I'd like to hear more thoughts on this if any interested party has some.
It has been a while so I don't remember the full details. But I believe that is what @stevapple is referring to. Glibc is not really glibc, it is used across all the platforms (other than Windows), and each one has a different interface (and often subtle differences in the signature). More problematically, this makes the ability to support alternative libcs even more challenging (e.g. musl intentionally changes the structure and interface).
As to the naming, I think that CC is better than CPlatform. Ultimately, Darwin is the only platform library there is. The equivalent on Windows would be WinSDK.

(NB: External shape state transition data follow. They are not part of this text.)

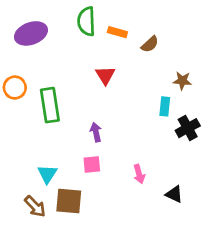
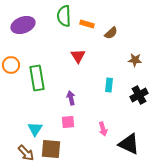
cyan rectangle: (165, 106) -> (109, 85), moved
black triangle: (174, 194) -> (129, 144), size x1.6

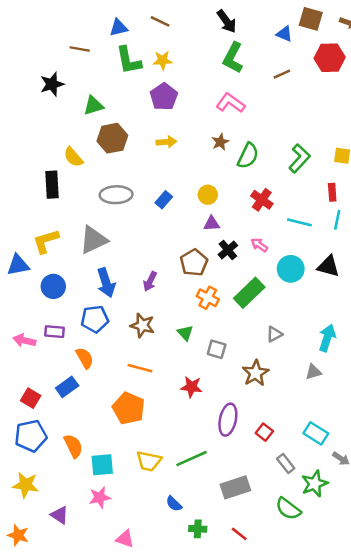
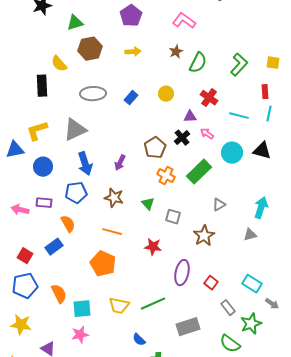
purple triangle: (212, 224) -> (190, 117), moved

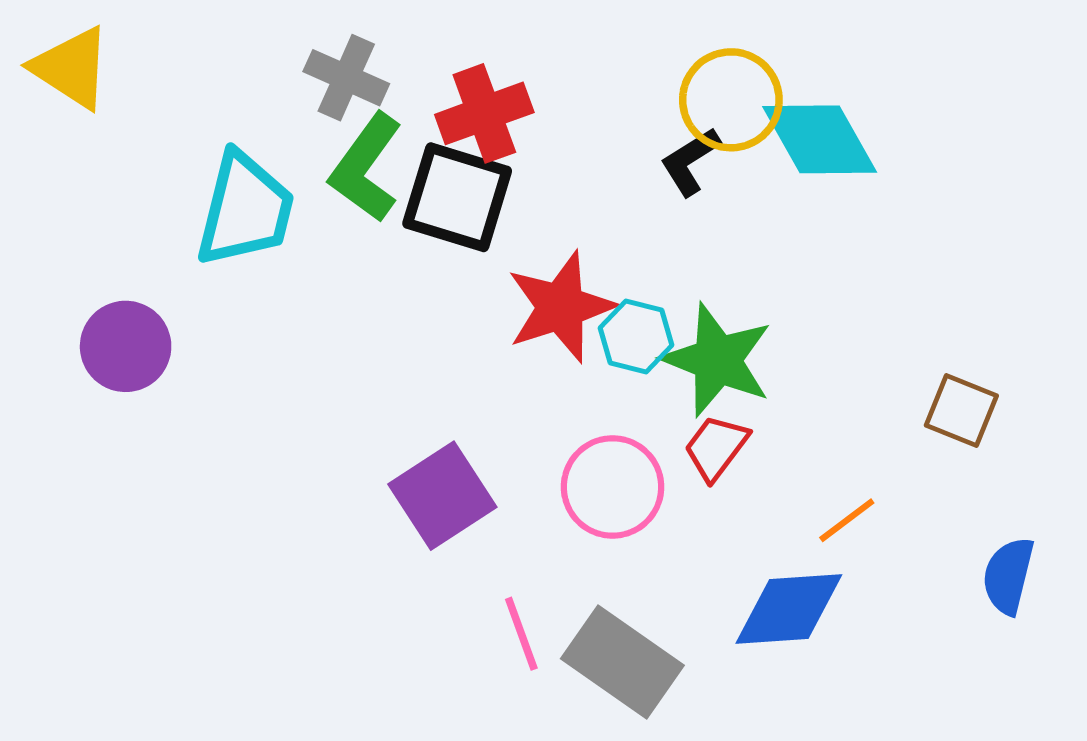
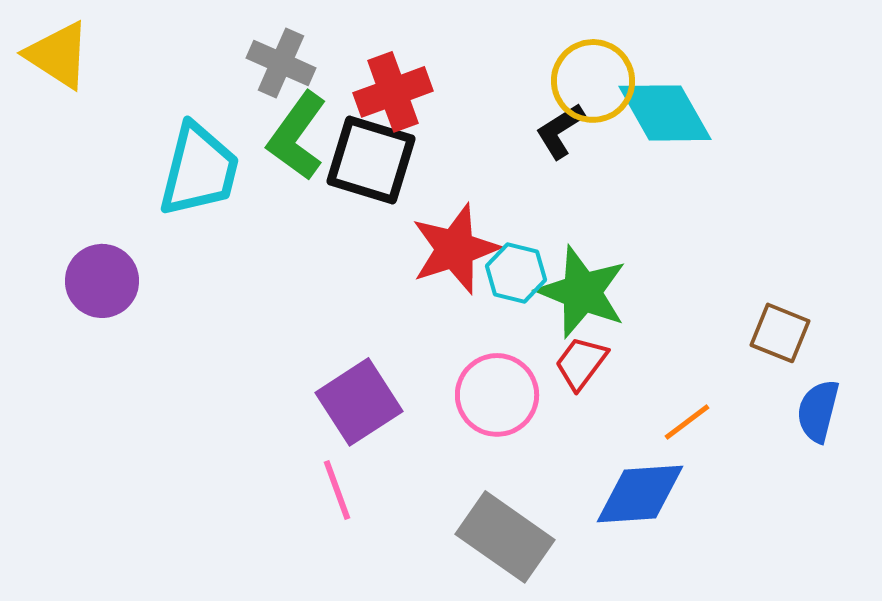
blue semicircle: (1008, 576) -> (818, 411), moved
pink line: (521, 634) -> (337, 490), moved

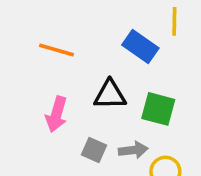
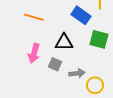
green square: (158, 109) -> (99, 39), moved
gray square: (94, 150) -> (55, 64), moved

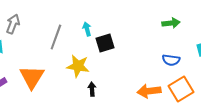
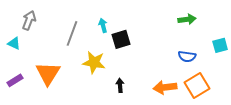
black arrow: (92, 89) -> (120, 85), moved

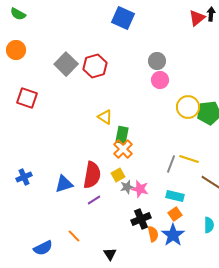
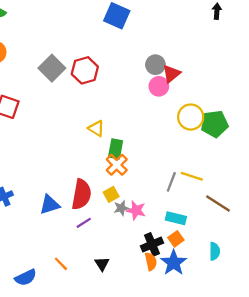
red triangle: (197, 18) -> (171, 74), moved
black cross: (141, 219) -> (152, 244), moved
black triangle: (110, 254) -> (102, 264), moved

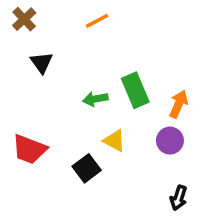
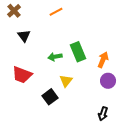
yellow triangle: (114, 141) -> (66, 81), turned 40
purple circle: (170, 141) -> (108, 81), moved
red trapezoid: (29, 149) -> (22, 75), moved

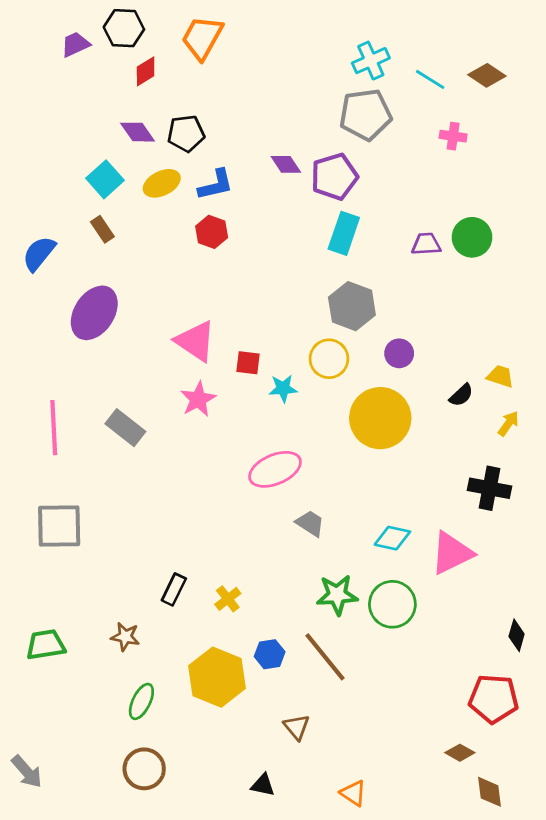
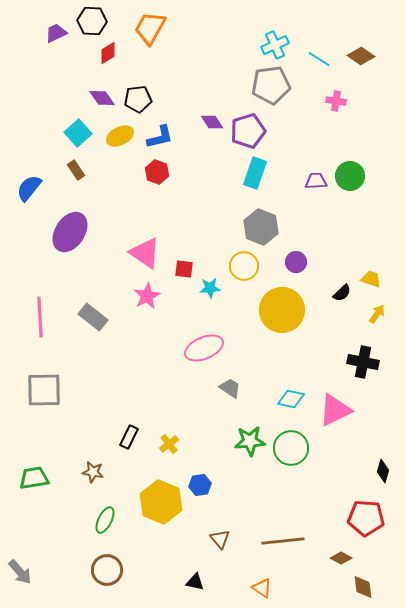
brown line: (325, 657) -> (283, 541), moved, turned -57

On Linux, things are a bit more murky - there is no good definition of a platform, it is a collection of packages someone (the distributor) decides and is dependent on the distributor. The BSDs have this a slight bit better in that there are a handful of them, and each one is a platform in its own right (e.g., FreeBSD vs OpenBSD). While I understand that technically the argument that in itself, that is the definition of the platform, it simply shuffles the problem around - now you need to determine what other pieces you need to import per-distribution on Linux.
Additionally, I am not convinced that a libc alone should be considered the platform. If that is the case, perhaps Darwin should actually become a shell for @_exported import Darwin.C.
I’m on keeping CStdlib — but only importing the real standard library (according to Wikipedia, 29 headers so far). If a user want to use any API from a specific libc, he would need to explicitly import it.